**Exercise prompt**
Leave the pictures out, and transcribe the material below exactly from the line with "Adenotonsillektomi Nedir, Kimlere" to the line with "de Empresas) Instituto", both lines included.

========================

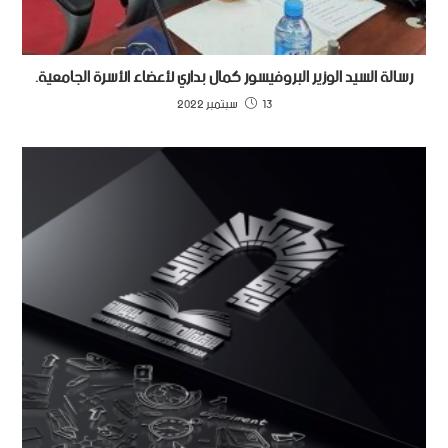
رسالة السيد الوزير البروفيسور كمال بداري لأعضاء الأسرة الجامعية.
13 سبتمبر 2022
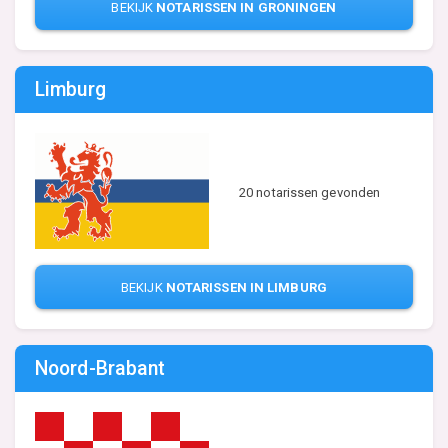
BEKIJK
NOTARISSEN IN GRONINGEN
Limburg
20 notarissen gevonden
BEKIJK
NOTARISSEN IN LIMBURG
Noord-Brabant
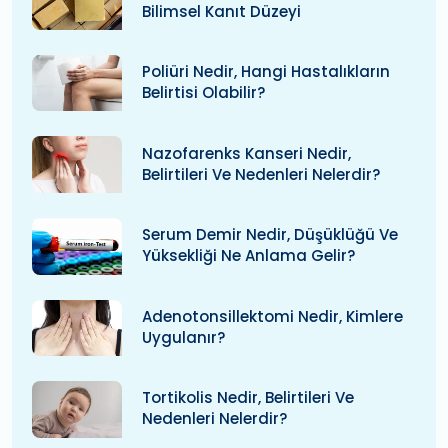
Bilimsel Kanıt Düzeyi
Poliüri Nedir, Hangi Hastalıkların
Belirtisi Olabilir?
Nazofarenks Kanseri Nedir,
Belirtileri Ve Nedenleri Nelerdir?
Serum Demir Nedir, Düşüklüğü Ve
Yüksekliği Ne Anlama Gelir?
Adenotonsillektomi Nedir, Kimlere
Uygulanır?
Tortikolis Nedir, Belirtileri Ve
Nedenleri Nelerdir?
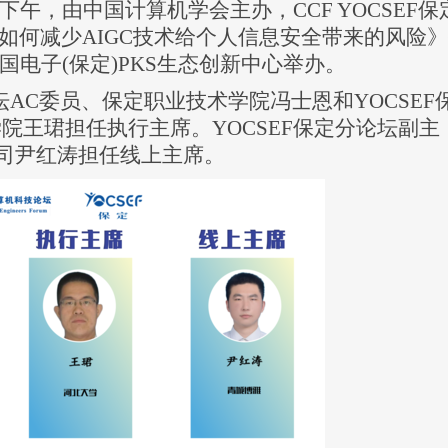
9日下午，由中国计算机学会主办，CCF YOCSEF保
如何减少
AIGC技术给个人信息安全带来的风险
国电子(保定)PKS生态创新中心举办。
坛AC委员、
保定职业技术学院冯士恩和
YOCSEF
学院王珺担任执行主席。
YOCSEF保定分论坛副主
司尹红涛担任线上主席。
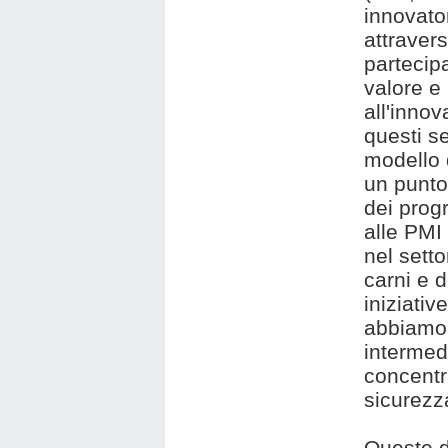
innovator
attraver
partecipa
valore e 
all'innov
questi s
modello 
un punto
dei prog
alle PMI
nel setto
carni e d
iniziativ
abbiamo 
intermedi
concentr
sicurezz
Queste d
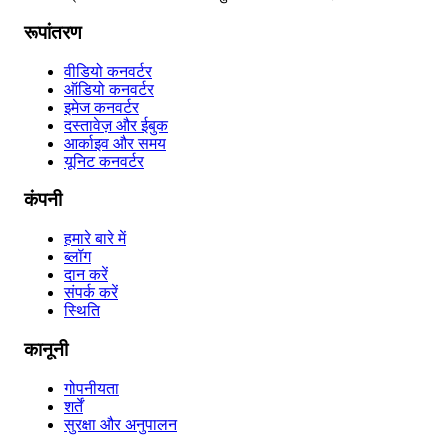
रूपांतरण
वीडियो कनवर्टर
ऑडियो कनवर्टर
इमेज कनवर्टर
दस्तावेज़ और ईबुक
आर्काइव और समय
यूनिट कनवर्टर
कंपनी
हमारे बारे में
ब्लॉग
दान करें
संपर्क करें
स्थिति
कानूनी
गोपनीयता
शर्तें
सुरक्षा और अनुपालन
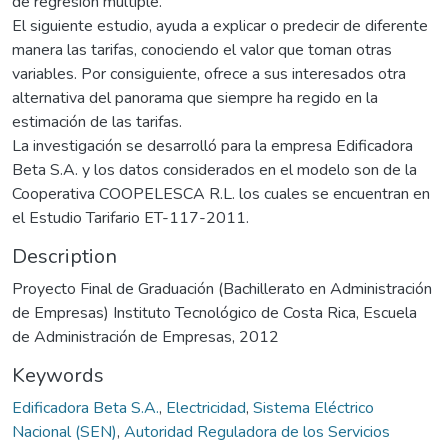
de regresión múltiple.
El siguiente estudio, ayuda a explicar o predecir de diferente
manera las tarifas, conociendo el valor que toman otras
variables. Por consiguiente, ofrece a sus interesados otra
alternativa del panorama que siempre ha regido en la
estimación de las tarifas.
La investigación se desarrolló para la empresa Edificadora
Beta S.A. y los datos considerados en el modelo son de la
Cooperativa COOPELESCA R.L. los cuales se encuentran en
el Estudio Tarifario ET-117-2011.
Description
Proyecto Final de Graduación (Bachillerato en Administración
de Empresas) Instituto Tecnológico de Costa Rica, Escuela
de Administración de Empresas, 2012
Keywords
Edificadora Beta S.A.
,
Electricidad
,
Sistema Eléctrico
Nacional (SEN)
,
Autoridad Reguladora de los Servicios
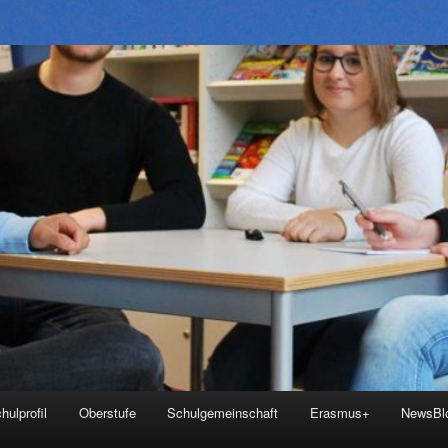
hulprofil
Oberstufe
Schulgemeinschaft
Erasmus+
NewsBl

========================

**Response**
Adenotonsillektomi Nedir, Kimlere
Uygulanır?
Tortikolis Nedir, Belirtileri Ve
Nedenleri Nelerdir?
9日下午，由中国计算机学会主办，CCF YOCSEF保
如何减少
AIGC技术给个人信息安全带来的风险
国电子(保定)PKS生态创新中心举办。
坛AC委员、
保定职业技术学院冯士恩和
YOCSEF
学院王珺担任执行主席。
YOCSEF保定分论坛副主
司尹红涛担任线上主席。
innovator
attraver
partecipa
valore e 
all'innov
questi s
modello 
un punto
dei prog
alle PMI
nel setto
carni e d
iniziativ
abbiamo 
intermedi
concentr
sicurezz
Queste d
रूपांतरण
वीडियो कनवर्टर
ऑडियो कनवर्टर
इमेज कनवर्टर
दस्तावेज़ और ईबुक
आर्काइव और समय
यूनिट कनवर्टर
कंपनी
हमारे बारे में
ब्लॉग
दान करें
संपर्क करें
स्थिति
कानूनी
गोपनीयता
शर्तें
सुरक्षा और अनुपालन
de regresión múltiple.
El siguiente estudio, ayuda a explicar o predecir de diferente
manera las tarifas, conociendo el valor que toman otras
variables. Por consiguiente, ofrece a sus interesados otra
alternativa del panorama que siempre ha regido en la
estimación de las tarifas.
La investigación se desarrolló para la empresa Edificadora
Beta S.A. y los datos considerados en el modelo son de la
Cooperativa COOPELESCA R.L. los cuales se encuentran en
el Estudio Tarifario ET-117-2011.
Description
Proyecto Final de Graduación (Bachillerato en Administración
de Empresas) Instituto Tecnológico de Costa Rica, Escuela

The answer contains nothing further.